Il quitte ce groupe quelques années plus tard, en 1966, à la recherche de nouveaux horizons. En effet, pour les compositeurs concrets purs et durs, la source du son utilisé ne doit pas être reconnaissable. Or, Ferrari va dévier de ce dogme en intégrant dans sa musique des sons enregistrés non modifiés dont la nature peut être identifiée. Ces sons, et en cela il se distingue également de ses collègues, peuvent être captés en dehors du studio, dans la nature, dans la rue, etc. Cette composante « anecdotique » fait de Ferrari un des compositeurs expérimentaux les plus en prise avec cette notion un peu floue qu’est le « réel ». Les premières pièces dans cette optique sont Hétérozygote (1963-1964) et Music Promenade (1964-1969). Jusqu’à sa mort, Luc Ferrari va jouer de cette combinaison de sons réels et concrets, mais aussi instrumentaux et électroniques.
En parallèle, le musicien continue à composer pour des ensembles instrumentaux ou mixtes. À la fin de sa carrière, toujours avide de risque, il croise le fer avec de plus jeunes musiciens improvisateurs tels qu’eRikm, Otomo Yoshihide ou Noël Akchoté.

Deux composantes essentielles de la musique de Luc Ferrari envisagée ici sont la mémoire et l’intime. Avec son « stylo-micro », comme il le nomme lui-même, le collecteur de sons enregistre des moments lors de ses vacances et autres déplacements. Il n’est pas rare de l’entendre intervenir et commenter directement l’action en cours, souvent en compagnie de sa femme Brunhild. Ces prises de son agissent dès lors comme la photographie d’instants, ayant vocation de souvenirs, ou comme l’écriture d’un journal intime (ainsi que Ferrari l’explique lui-même lors d’une rencontre au début des Far West News).
Cette volonté de transmission d’un environnement sonore se rapproche de la pratique du soundscape, mais s’en distingue par une particularité importante : Ferrari ne restitue pas, il compose. L’artiste choisit des enregistrements, les combine, les associe à des sons d’autres natures et forme ainsi une nouvelle entité, riche de significations multiples. Si la pièce ainsi créée dépend du vécu et de la subjectivité de Ferrari, il n’en demeure pas moins que son contenu narratif, ouvert, invite l’auditeur à s’inventer ses propres histoires.

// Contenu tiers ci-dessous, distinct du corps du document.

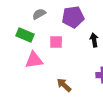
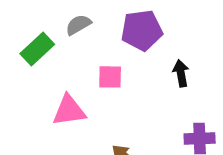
green rectangle: (25, 35) -> (37, 49), moved, turned -66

Malgré son titre appelant humilité et discrétion, Presque rien n° 1, le lever du jour au bord de la mer (1967-1970) est considéré par plusieurs, notamment par le grand critique Daniel Caux, comme un chef-d’œuvre de la musique du XXe siècle. La pièce a été composée lors d’un séjour de Ferrari sur une île de la Dalmatie. Ce qui nous est donné à entendre évoque plaisamment une atmosphère de vacances. Peu à peu, un port sort du silence de la nuit, des voix résonnent au loin, un moteur se met en marche, des cigales commencent à chanter… Une écoute inattentive peut laisser croire que Ferrari a laissé tourner son enregistreur sans intervenir. Pourtant, ce premier Presque rien résulte de plusieurs jours d’enregistrement. Luc Ferrari a étudié en effet la vie sonore du paysage afin d’en distinguer les composantes les plus significatives avant de les assembler selon sa propre compréhension. S’agit-il dès lors d’une restitution réaliste ? D’une intervention minimaliste ? Quelque part, peu importe étant donné l’ampleur et la poésie de cette composition solaire et cristalline.

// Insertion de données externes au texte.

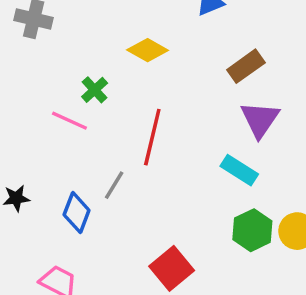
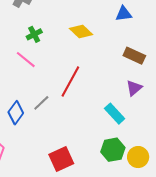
brown rectangle: (246, 66) -> (134, 56), turned 45
green cross: (95, 90) -> (34, 34), moved
purple triangle: (260, 119) -> (134, 88), size x0.7

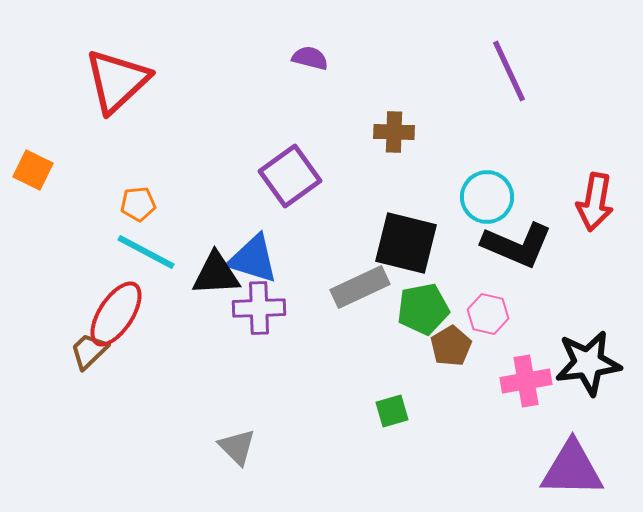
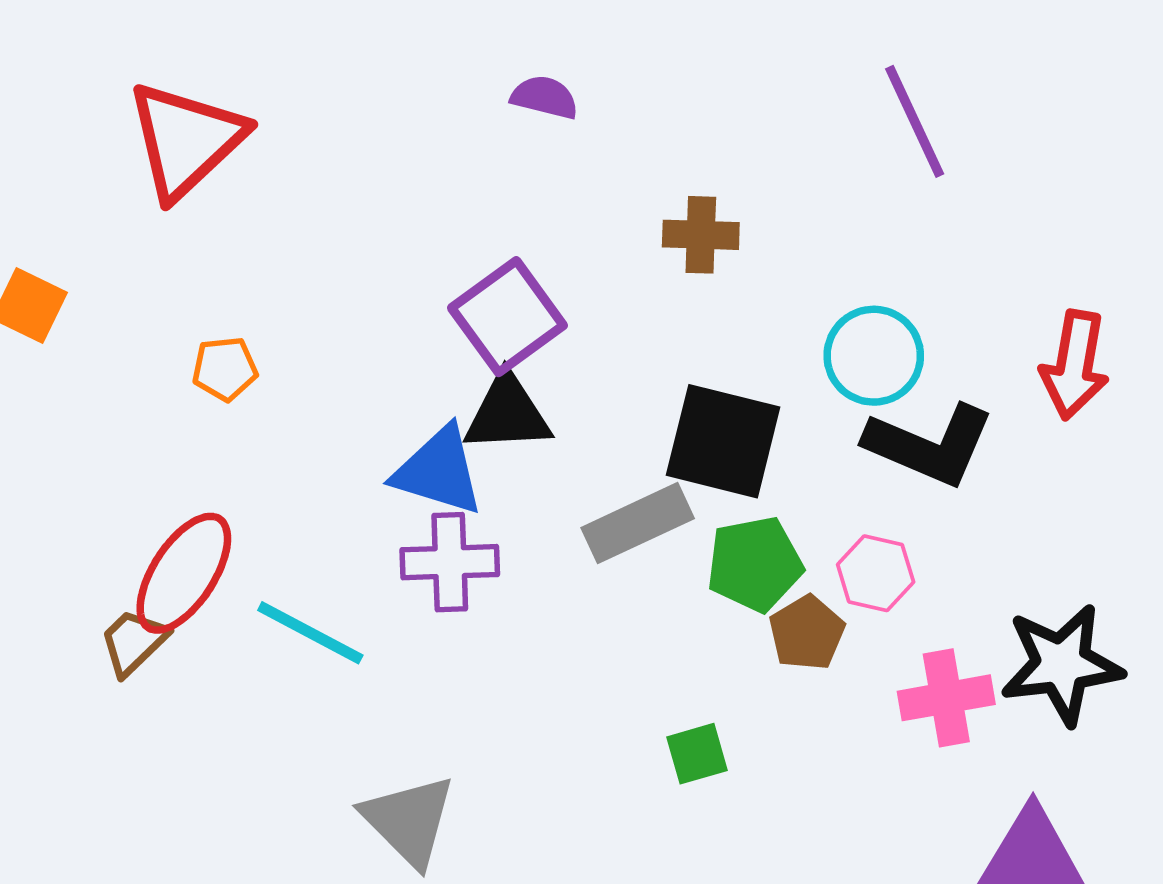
cyan line: (146, 252) -> (310, 633), moved
black triangle: (216, 274) -> (507, 413), moved
gray triangle: (237, 447) -> (409, 821), size x1.4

Quatre Presque rien ont été édités, parfois plusieurs années après leur création tant l’intimité de Luc Ferrari y est dévoilée. C’est par exemple le cas de Presque rien n° 2, ainsi continue la nuit dans ma tête multiple (1977). L’idée diffère ici du premier Presque rien, puisque le compositeur va directement à la rencontre des phénomènes nocturnes tout en commentant doucement sa balade. Au fur et à mesure, différents sons électroniques vont agrémenter ceux de la nature et faire dévier la vocation naturaliste originelle. En effet, d’après Ferrari : « La nuit surprend le “chasseur” et pénètre dans sa tête. C’est alors une double description : le paysage intérieur modifie la nuit extérieure et la composant, y rajoute sa propre réalité (imagination de la réalité) ; ou peut-on dire, psychanalyse de son paysage de nuit ? »
On le voit, le concept de mouvement est très important pour Luc Ferrari. Cette idée de déplacement, mais aussi celle de transfiguration du matériau biographique est au centre de la pièce radiophonique en trois parties des Far West News (1998-1999). Durant un parcours aléatoire dans le Sud-Ouest américain, de Santa Fe à Los Angeles, en passant par Monument Valley ou le Grand Canyon, le musicien laisse son micro branché tout en multipliant les rencontres avec des compositeurs mais aussi des tenanciers de restaurants, des artisans… Tous ces sons sont ensuite travaillés en studio afin de donner à l’auditeur une version du voyage plus proche du « poème sonore d’après nature » que du journal intime d’abord entrepris. On y entend des éléments répétés, transformés et associés à de micro-événements du quotidien, parfois avec beaucoup d’humour. Ce subtil agencement révèle un réel savoir-faire musical.

Les Anecdotiques (2001-2002) jouent également de cette balance entre sons « concrets » non manipulés et sons « abstraits ». Le côté narratif y est moins perceptible de prime abord puisque chacune des quinze séquences est issue d’un voyage et d’une époque différents. L’auditeur est ainsi promené de Ronda en Espagne aux États-Unis en passant par la France et la Toscane. Ces clichés sonores alternent avec des paroles intimes et spontanées de femmes anonymes. D’après Ferrari, « ces trois éléments [sons concrets, abstraits et voix] forment une continuité dans laquelle il n’est pas important de distinguer de quoi et de qui il s’agit. Ce qui m’a intéressé, c’est de faire une composition aux significations ambiguës et qui fasse porter l’attention par des sens et des non-sens. » Les manipulations et agencements du compositeur peuvent être analysés en termes cinématographiques : montage, plan, mouvement, raccord. L’auditeur a affaire ici à un fascinant « cinéma pour l’oreille ».

Pour qui souhaiterait embrasser l’œuvre unique de Luc Ferrari, un splendide coffret, intégrant les pièces discutées ici parmi d’autres, a été édité en 2009 par l’Institut national de l’audiovisuel. La compilation Son mémorisé (Sub Rosa, 2007) constitue une porte d’entrée plus synthétique, mais non moins intéressante. Elle reprend le Presque rien n° 4, la remontée du village (1990-1998), un inédit aux saveurs orientales (Promenade symphonique dans un paysage musical ou Un jour de fête à El Oued en 1976, 1976-1978) et Saliceburry Cocktail (2002), une composition électro-acoustique proche de la musique minimaliste américaine.